___ Extracted material ___

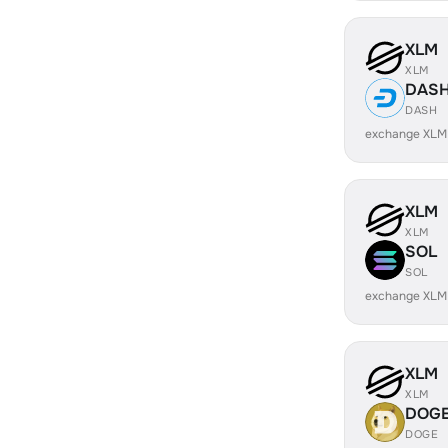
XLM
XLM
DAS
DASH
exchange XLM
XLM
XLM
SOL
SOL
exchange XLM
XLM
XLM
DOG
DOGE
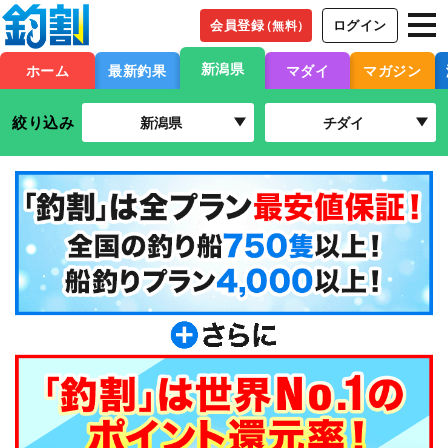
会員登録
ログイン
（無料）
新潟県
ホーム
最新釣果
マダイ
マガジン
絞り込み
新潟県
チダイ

___

A verbatim copy of every entry is wanted; the pictures stay out of it.

Written answer
XLM
XLM
DAS
DASH
exchange XLM
XLM
XLM
SOL
SOL
exchange XLM
XLM
XLM
DOG
DOGE
会員登録
ログイン
（無料）
新潟県
ホーム
最新釣果
マダイ
マガジン
絞り込み
新潟県
チダイ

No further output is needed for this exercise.